For that reason what is likely to unfold is not cutting the cord to urban areas as much as plugging in an extension cord for both work as well as cultural, recreation, and social engagement.

Now for the wild card that could trigger the equivalent of the 1849 gold rush when it comes to large numbers of people heading east in California during a relatively short period of time.

Home ownership among people under the age of 35 is currently at 37 percent, down from a high of almost 44 percent in the past quarter of a century for the same age group based on census data. In the Bay Area home ownership levels are even lower among that age group.

It is easy to understand why.

A traditional single family home is now north of $1 million in many segments of the Bay Area.

JP Morgan economists note that significantly more millennials than Generation X members have jammed into major urban areas to work. Many are making what appears to be a small fortune. As an example, data gleaned by PayScale — a firm specializing in compensation research — shows that in 2018 the average age of a Facebook employee was 29 with the median pay over $240,000.

With prices as high as they are in the Bay Area even if a buyer had a qualifying income of $175,000 a year that would allow a maximum monthly payment of $4,083 for mortgage, insurance, and taxes as long as other monthly installment debt doesn’t exceed $1,167 they would need at least $200,000 down to qualify for a jumbo loan for a $1 million house.

To most of us on this side of the Altamont a company with a preponderance of young people making in the neighborhood of $250,000 a year who would need $200,000 upfront to buy their first home in order to live near where they work and then pay $49,000 a year — $15,400 less than the median annual Manteca household income — in mortgage payments sounds like pure fantasy. It is, however, their reality.
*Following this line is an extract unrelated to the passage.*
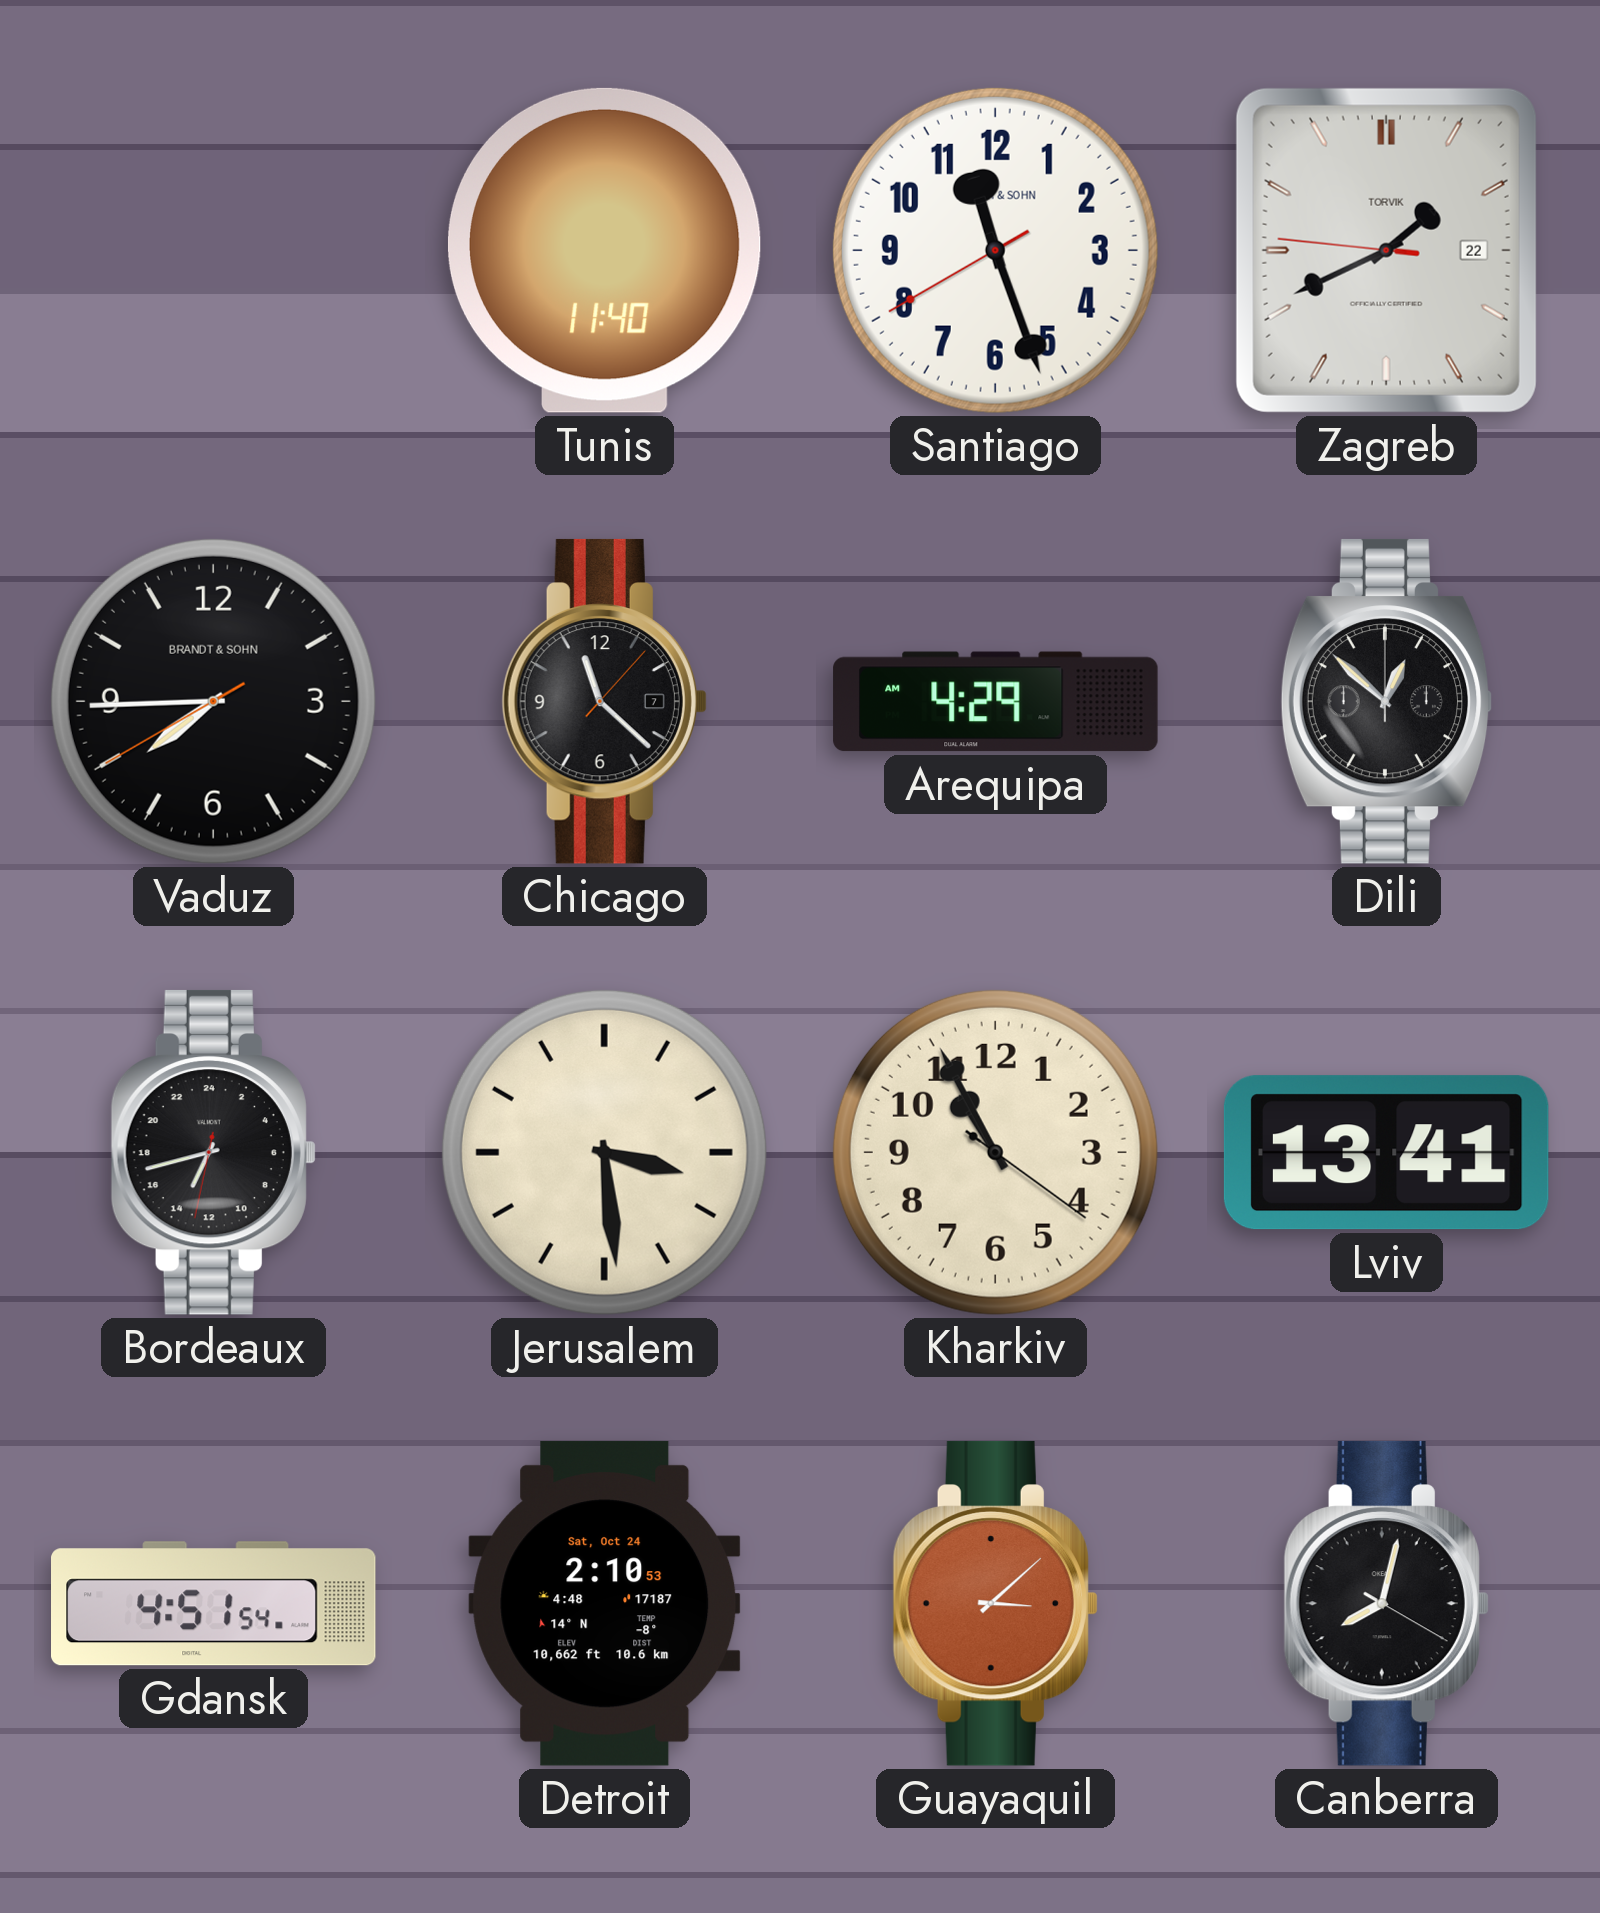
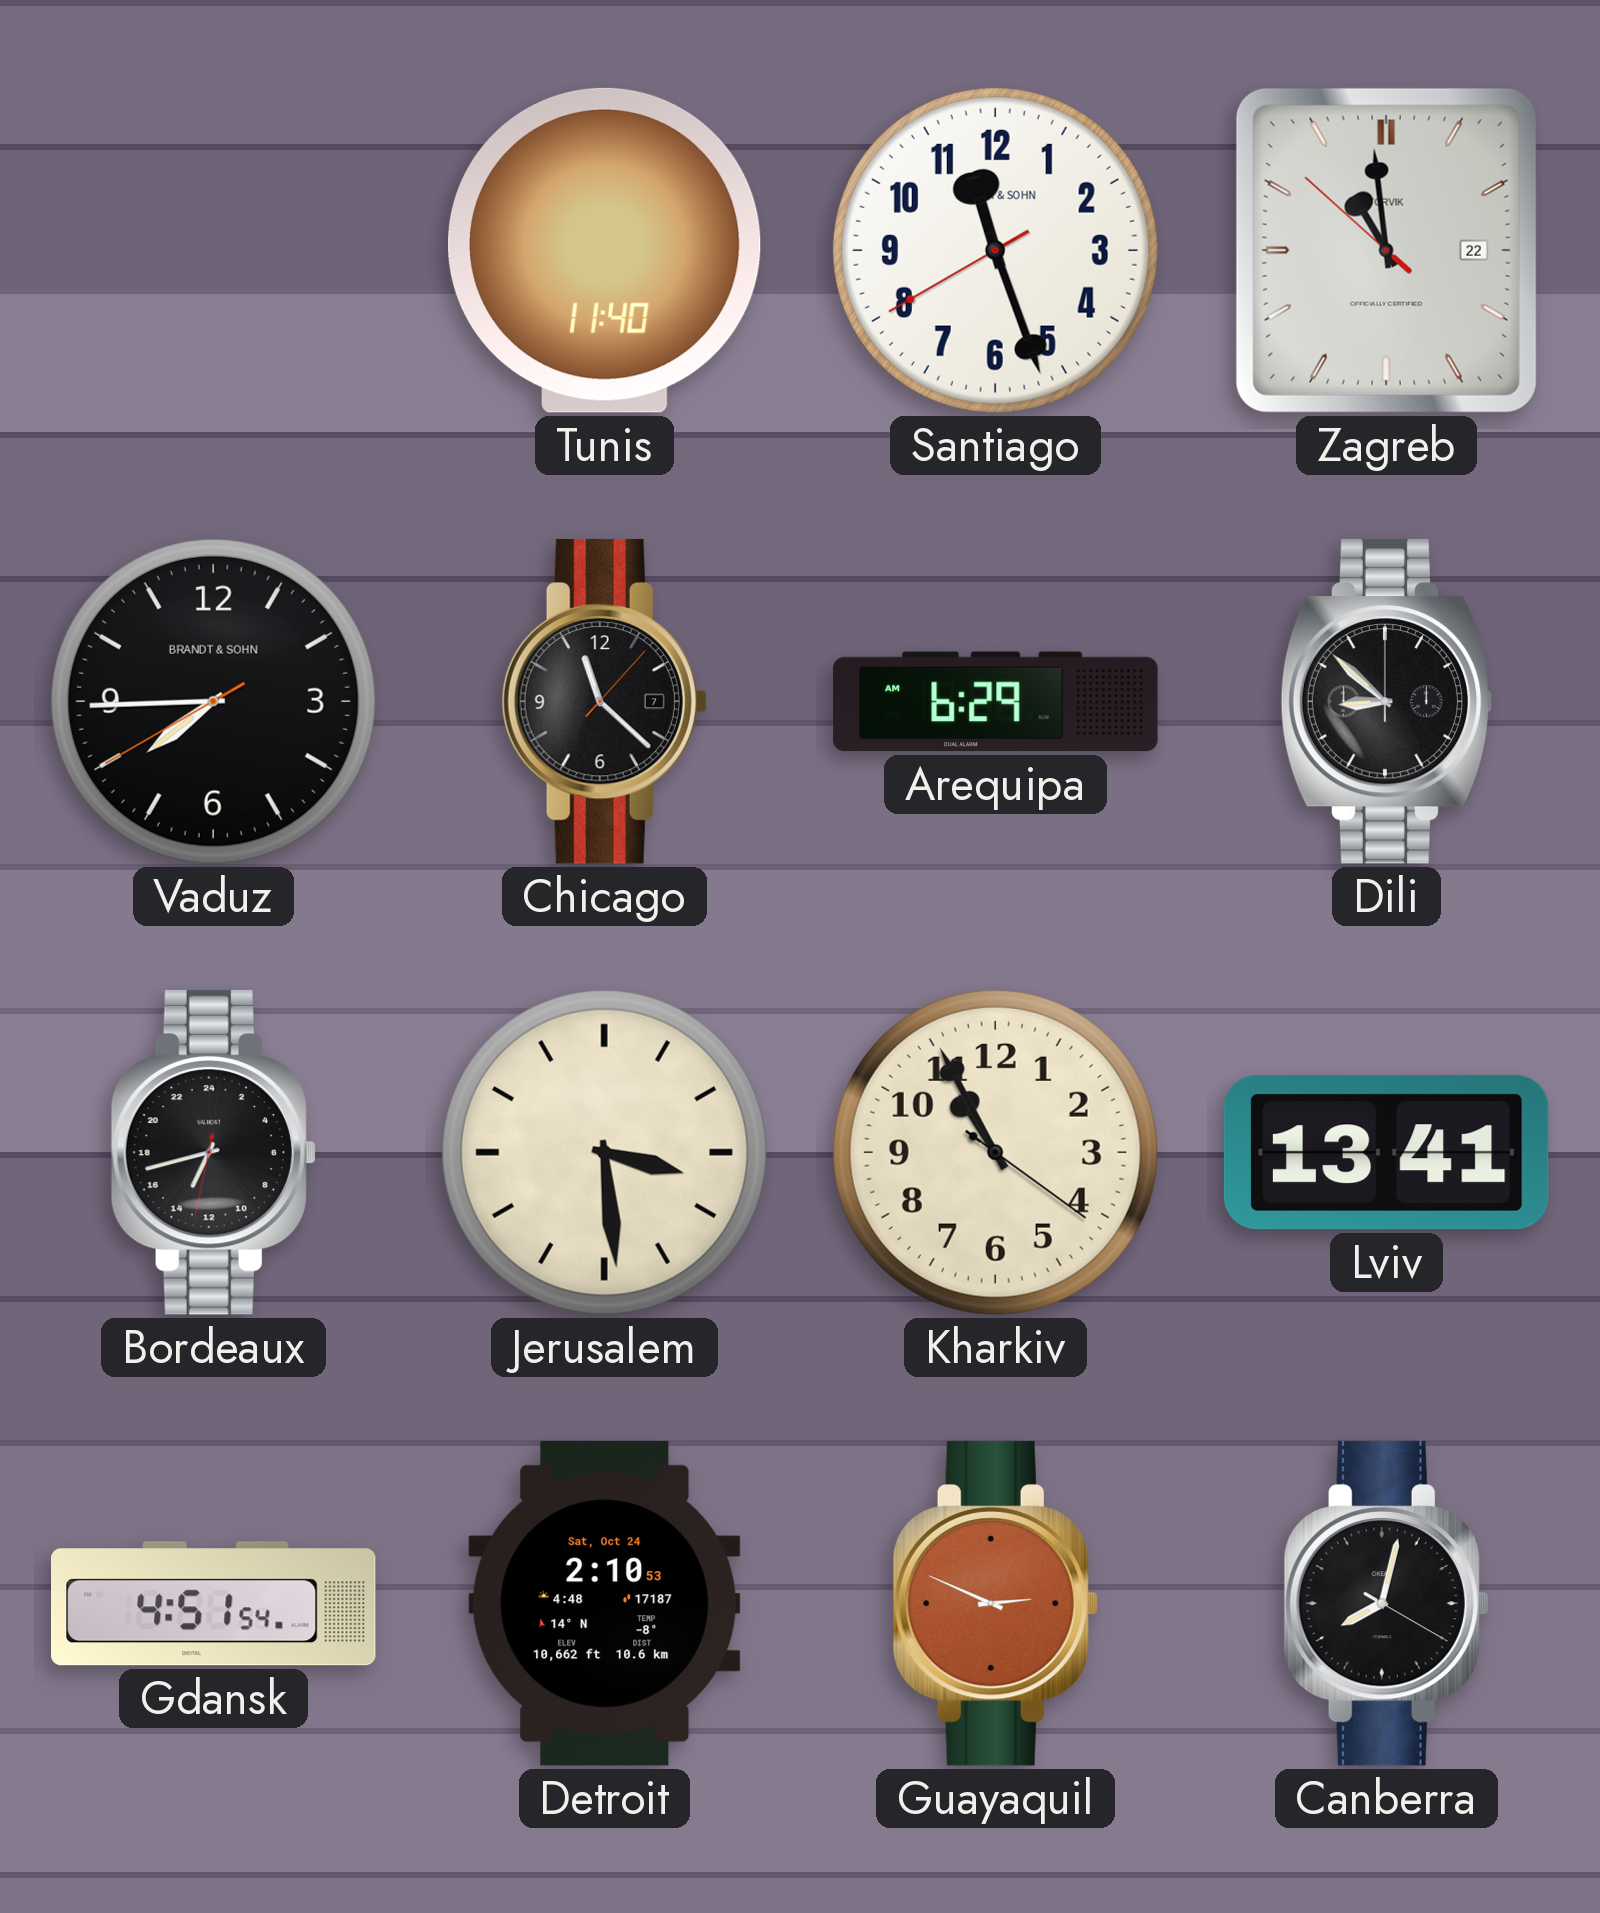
Zagreb: 1:40 -> 10:58
Arequipa: 4:29 -> 6:29
Dili: 12:52 -> 8:52
Guayaquil: 3:08 -> 2:49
Toss in the fact many have stock options they could cash in on or even borrow from retirement accounts, they could come up with the money for a more manageable down payment on a home this side of the Altamont Pass where prices of new houses are topping out at $600,000.
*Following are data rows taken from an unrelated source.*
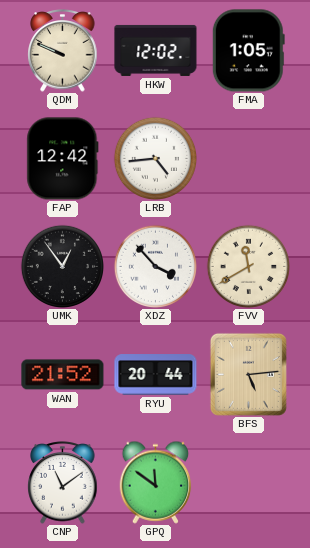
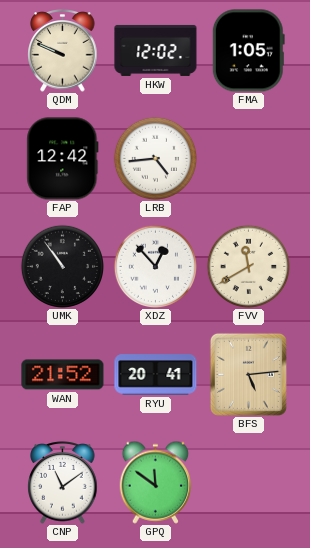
UMK: 12:54 -> 10:54
XDZ: 3:53 -> 12:53
RYU: 20:44 -> 20:41
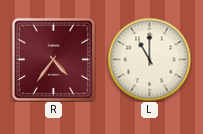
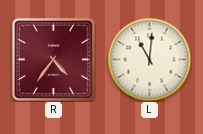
L: 11:00 -> 11:01
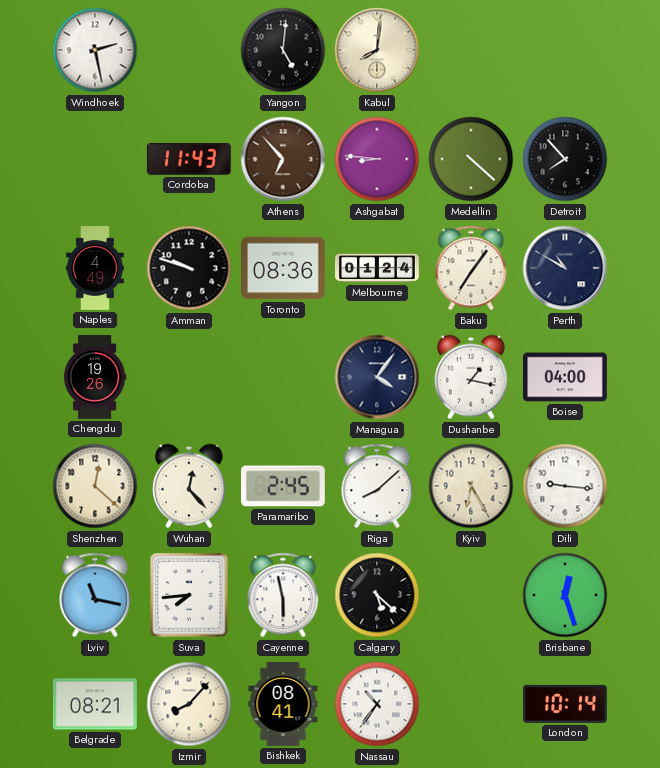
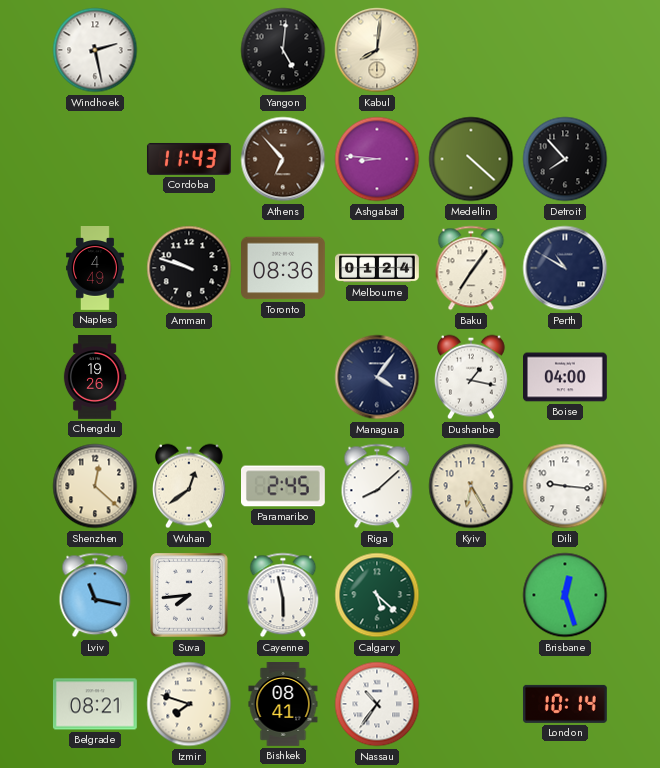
Wuhan: 12:23 -> 12:39
Calgary dial: black -> green
Izmir: 8:07 -> 7:48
But there is more to what could be a tectonic shift in Bay Area housing where people who make Manteca’s median household income of $64,500 and have only their self to support often have to rent an apartment with one or two other people in order to still be able to afford to live near where the work and still have some resemblance of a life.

It will become more desirable for younger professionals to live in places like Manteca, Tracy, and Lathrop — part of an area that some have been referring to as the “new outer bay” in recent years. They can afford a fairly upscale apartment on their own without having to commute every day into work. At the same time they can access almost any attraction within the Bay Area in just around an hour if they travel during off comets hours. Couple that with a more robust  Altamont Corridor Express on its way by 2022 as well as the promise of Valley Link to connect with BART and the appeal of living on this side of the Altamont shoots up with a large segment of potential buyers and renters who have the income that could rapidly escalate demand.

What this means is “attainable housing” — or whatever term you want to use for housing affordability to buy or rent for households dependent on what are fairly solid incomes from jobs in the Northern San Joaquin Valley — is going to be a rare commodity in relatively short order.

The time for talking about attainable housing strategies needs to end now. Manteca needs a moonshot approach of incentives through zoning, accelerated approval process, allowing developers to rework approved maps, and other tools so that the shift in housing demand that the COVID-19 pandemic is triggering won’t hit like a tsunami and wash countless existing local households onto the streets, down the valley, or out of state.